Eighteen of us have just been for a picnic at Moulin Huet. The fare was prepared by a French pastry-cook; cold leg of lamb, cold beef à la mode, ham, vol-au-vent, pigeon pie, and six bottles of iced champagne. The doctor and Marquand got tipsy, but the rest of the company remained within the bounds of cheerfulness. Seven dogs were there. Our picnic cost 5 francs 50 each. [Victor Hugo en exil, catalogue of exhibition at Hauteville House, 1955, p. 67.]
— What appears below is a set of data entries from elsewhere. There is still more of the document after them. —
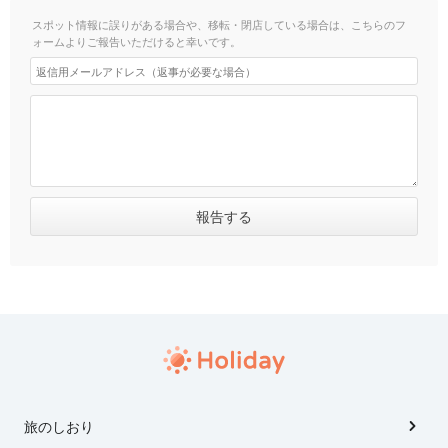
スポット情報に誤りがある場合や、移転・閉店している場合は、こちらのフ
ォームよりご報告いただけると幸いです。
旅のしおり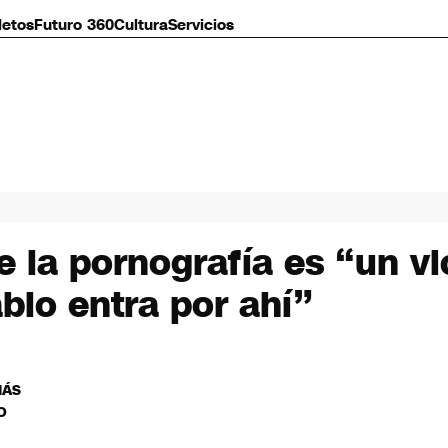
letos
Futuro 360
Cultura
Servicios
e la pornografía es “un v
blo entra por ahí”
MÁS
O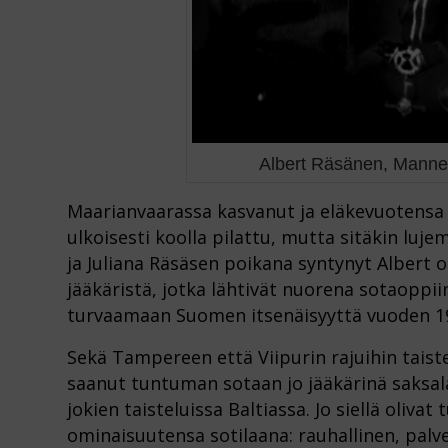
Albert Räsänen, Mannerh
Maarianvaarassa kasvanut ja eläkevuotensa 
ulkoisesti koolla pilattu, mutta sitäkin luje
ja Juliana Räsäsen poikana syntynyt Albert ol
jääkäristä, jotka lähtivät nuorena sotaoppii
turvaamaan Suomen itsenäisyyttä vuoden 1918
Sekä Tampereen että Viipurin rajuihin taiste
saanut tuntuman sotaan jo jääkärinä saksal
jokien taisteluissa Baltiassa. Jo siellä oliva
ominaisuutensa sotilaana: rauhallinen, palve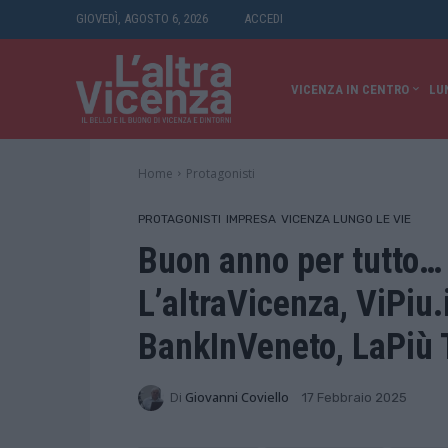
GIOVEDÌ, AGOSTO 6, 2026
ACCEDI
VICENZA IN CENTRO
LU
Home
Protagonisti
PROTAGONISTI
IMPRESA
VICENZA LUNGO LE VIE
Buon anno per tutto… 
L’altraVicenza, ViPiu.
BankInVeneto, LaPiù 
Di
Giovanni Coviello
17 Febbraio 2025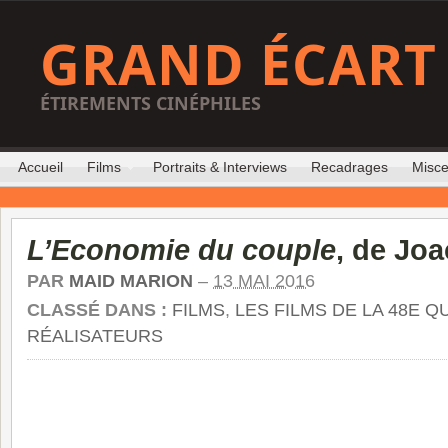
GRAND ÉCART
ÉTIREMENTS CINÉPHILES
Accueil
Films
Portraits & Interviews
Recadrages
Misce
L’Economie du couple
, de Jo
PAR
MAID MARION
–
13 MAI 2016
CLASSÉ DANS :
FILMS
,
LES FILMS DE LA 48E Q
RÉALISATEURS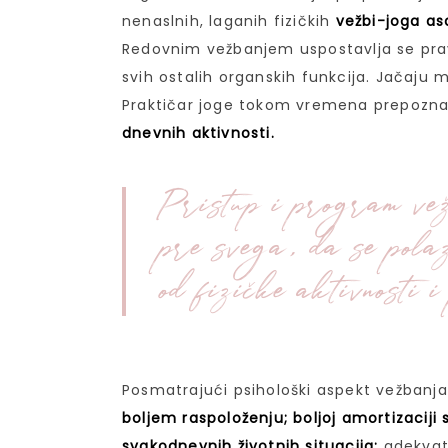
nenaslnih, laganih fizičkih
vežbi-joga a
Redovnim vežbanjem uspostavlja se prav
svih ostalih organskih funkcija. Jačaju m
Praktičar joge tokom vremena prepoznaj
dnevnih aktivnosti.
Pristup i program ve
pre svega, da se pola
od fizičke aktivnosti i
Posmatrajući psihološki aspekt vežbanja
boljem raspoloženju; boljoj amortizaciji 
svakodnevnih životnih situacija;
adekvat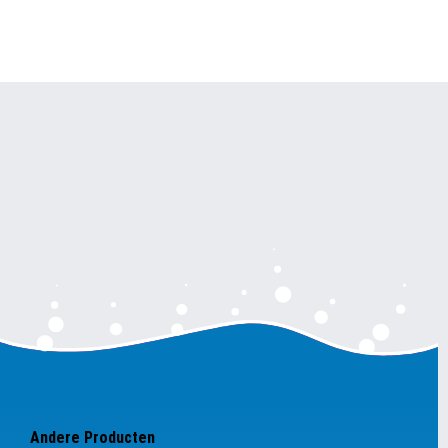
Andere Producten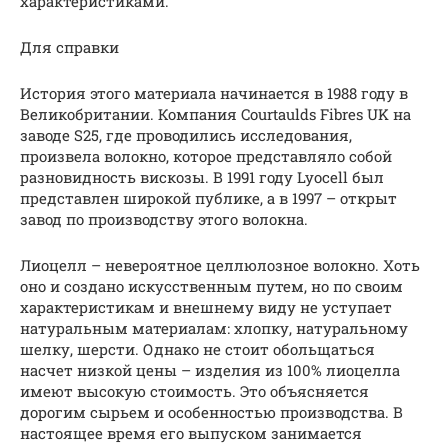
характеристиками.
Для справки
История этого материала начинается в 1988 году в
Великобритании. Компания Courtaulds Fibres UK на
заводе S25, где проводились исследования,
произвела волокно, которое представляло собой
разновидность вискозы. В 1991 году Lyocell был
представлен широкой публике, а в 1997 – открыт
завод по производству этого волокна.
Лиоцелл – невероятное целлюлозное волокно. Хоть
оно и создано искусственным путем, но по своим
характеристикам и внешнему виду не уступает
натуральным материалам: хлопку, натуральному
шелку, шерсти. Однако не стоит обольщаться
насчет низкой цены – изделия из 100% лиоцелла
имеют высокую стоимость. Это объясняется
дорогим сырьем и особенностью производства. В
настоящее время его выпуском занимается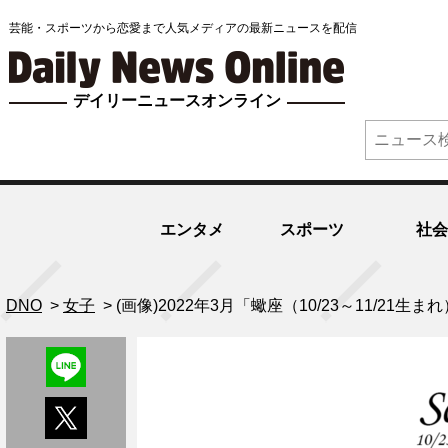
芸能・スポーツから恋愛まで人気メディアの最新ニュースを配信
デイリーニュースオンライン
エンタメ
スポーツ
社会
DNO
>
女子
>
(画像)2022年3月「蠍座（10/23～11/21生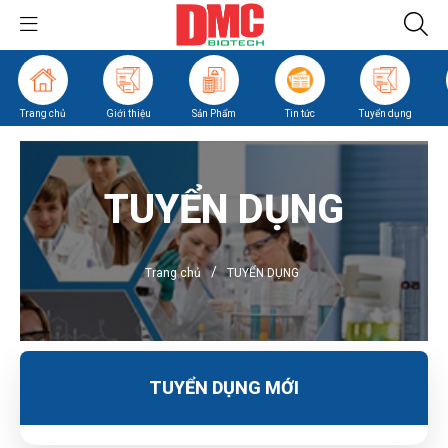
Trang chủ
Giới thiệu
Sản Phẩm
Tin tức
Tuyển dụng
TUYỂN DỤNG
/
Trang chủ
TUYỂN DỤNG
TUYỂN DỤNG MỚI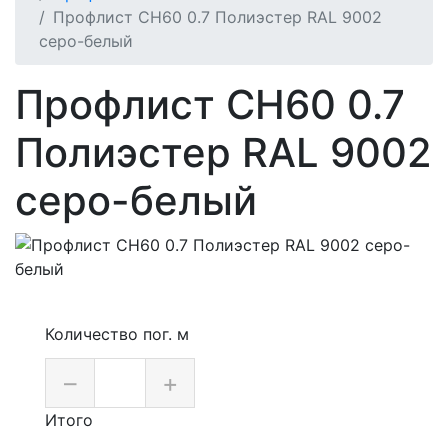
Профлист СН60 0.7 Полиэстер RAL 9002
серо-белый
Профлист СН60 0.7
Полиэстер RAL 9002
серо-белый
Количество пог. м
–
+
Итого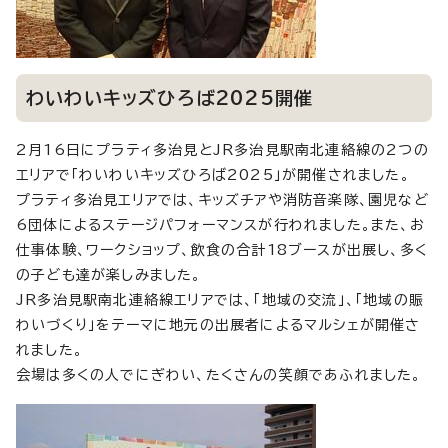
わいわいキッズひろば2025開催
2月16日にプラティ多治見とJR多治見駅南北連絡線の2つの
エリアで「わいわいキッズひろば2025」が開催されました。
プラティ多治見エリアでは、キッズチアや消防音楽隊、園児など
6団体によるステージパフォーマンスが行われました。また、お
仕事体験、ワークショップ、飲食の合計18ブースが出展し、多く
の子ども達が楽しみました。
JR多治見駅南北連絡線エリアでは、「地域の交流」、「地域の賑
わいづくり」をテーマに地元の出展者によるマルシェが開催さ
れました。
会場は多くの人でにぎわい、たくさんの笑顔であふれました。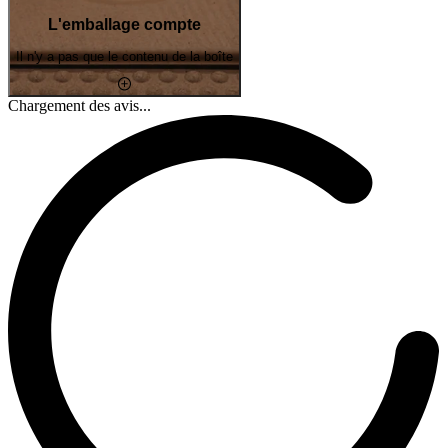
L'emballage compte
Il n'y a pas que le contenu de la boîte
Chargement des avis...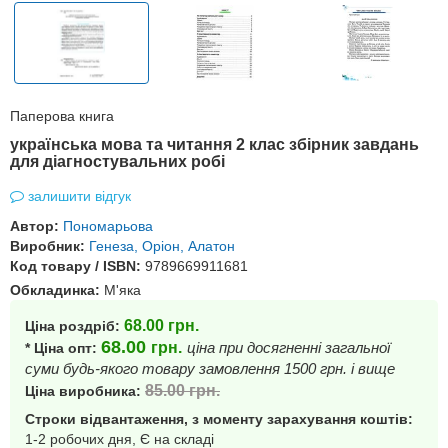
Паперова книга
українська мова та читання 2 клас збірник завдань
для діагностувальних робі
залишити відгук
Автор:
Пономарьова
Виробник:
Генеза, Оріон, Алатон
Код товару / ISBN:
9789669911681
Обкладинка:
М'яка
68.00
грн.
Ціна роздріб:
68.00
грн.
ціна при досягненні загальної
* Ціна опт:
суми будь-якого товару замовлення 1500 грн. і вище
85.00
грн.
Ціна виробника:
Строки відвантаження, з моменту зарахування коштів:
1-2 робочих дня, Є на складі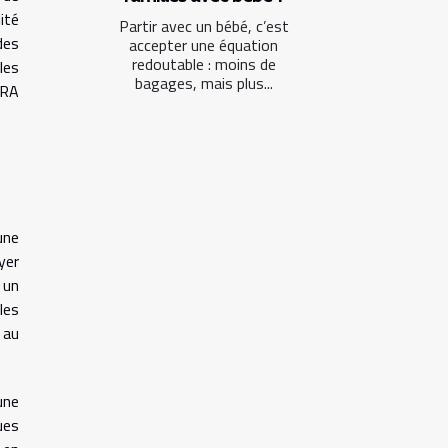
ité
Partir avec un bébé, c’est
des
accepter une équation
redoutable : moins de
les
bagages, mais plus...
 RA
une
yer
 un
les
 au
une
ues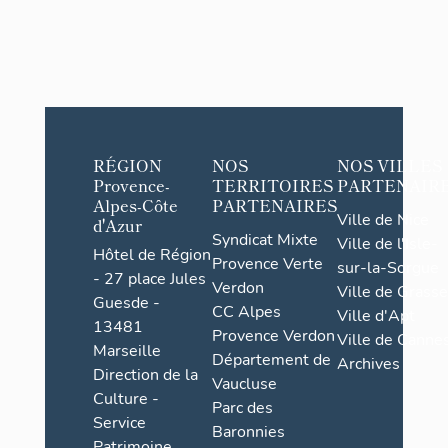
RÉGION
NOS
NOS VILLES
Provence-
TERRITOIRES
PARTENAIR
Alpes-Côte
PARTENAIRES
Ville de Nice
d'Azur
Syndicat Mixte
Ville de l'Isle-
Hôtel de Région
Provence Verte
sur-la-Sorgue
- 27 place Jules
Verdon
Ville de Grasse
Guesde -
CC Alpes
Ville d'Apt
13481
Provence Verdon
Ville de Cannes
Marseille
Département de
Archives
Direction de la
Vaucluse
Culture -
Parc des
Service
Baronnies
Patrimoine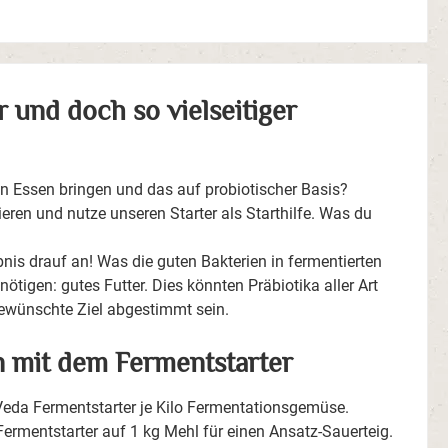
r und doch so vielseitiger
n Essen bringen und das auf probiotischer Basis?
ieren und nutze unseren Starter als Starthilfe. Was du
is drauf an! Was die guten Bakterien in fermentierten
ötigen: gutes Futter. Dies könnten Präbiotika aller Art
gewünschte Ziel abgestimmt sein.
 mit dem Fermentstarter
eda Fermentstarter je Kilo Fermentationsgemüse.
rmentstarter auf 1 kg Mehl für einen Ansatz-Sauerteig.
Guernsey Weekly Press [7 April 1938], quoting an article in a new journal, The Doctor:

Hugo’s fantastic diet

Théophile Gautier tells how he saw Victor Hugo eating a dish of the most extraordinary concoction, consisting all at once of a cutlet, beans, oil, beef,  tomato sauce, omelette, ham, coffee, and milk; the whole flavoured with vinegar and mustard and cheese, and eaten very quickly. Yet, in spite of such treatment, his stomach never seemed to revolt. It was only towards the end of his life that the great poet consented to dilute his wine with a little mineral water. ‘Natural History,’ he was fond of saying, ‘knows only three stomachs: the shark’s, the duck’s, and Victor Hugo’s.’

The poet takes a bath

Dr Cabanes, in his book on Great Men suffering from Neuropathy, gives a detailed account of how Victor Hugo spent his time at Guernsey. He got up at six o’clock in the morning, and went to his study after gulping down three raw eggs and a large cup of black coffee. He always worked standing, saying that he preferred ‘to have his legs die first, rather than his head.’ Enormous windows, which made his study look like a hot-house, allowed the sun to pour in on his bare head. In winter a stove heated the room almost to boiling point.

At eleven o’clock, congested by the sun or the heat from the stove, perspiring form every pore, he undressed and bathed in ice-cold water which had been left outdoors overnight. After rubbing himself with a horsehair brush, Hugo would be ready for lunch.

The afternoon would be taken up by a sentimental walk with Madame Drouet. At seven he dined, and at nine, he was in bed. It was a very low bed, almost touching the floor. Rolled up in his blankets, using no pillow, but a red-and-gold wooden bolster curved in the middle, the poet would go right off to sleep.

He went sea-bathing at least three times a day. He had, Stapfer records, a remarkable theory on how to take sea-baths. One had to select a deserted part of the beach where there was a rock dominating the sea. After running about sufficiently to perspire profusely, one had to undress as quickly as possible and plunge into the sea. On swimming a few strokes, one climbed the rock, dried oneself in the sun and dressed in the twinkling of an eye. The shorter the bath (limited to one single dive) the warmer the body as it entered the water, and the more tonic, he believed, was the health-giving action of salt water.

Arsène Garnier, Victor Hugo dans sa vie privée

Des fenêtres, quand elles sont ouvertes, on voit la mer à perte de vue, la ville proprement dite avec son beau port et ses bateaux coquets, et bien loin à l’horizon, par les temps exceptionnellement clairs, une ligne blanchâtre : à peine visible, semblable à l’écume des vagues,  légère comme le brouillard du matin, mais qui dut peser d’un poids bien lourd sur le cœur de l’exilé ; c’est comme je l’ai dit plus haut, la côte de France.

Victor Hugo’s postman

Mr H D Ollivier, the President of the Central Poor Law Board, whose father was Victor Hugo’s postman, also has recollections of the poet and his fine dog named Sénat. [This dog had belonged to Charles Hugo, who had called it Marquis; despite the family’s objections, Hugo changed its name to the unprincely Sénat. Charles' elegant white Italian greyhound, Sénat, was eventually presented stuffed to the Guille-Allès Museum in Guernsey by Julie Chenay. He has long ago disappeared, but photographs remain.]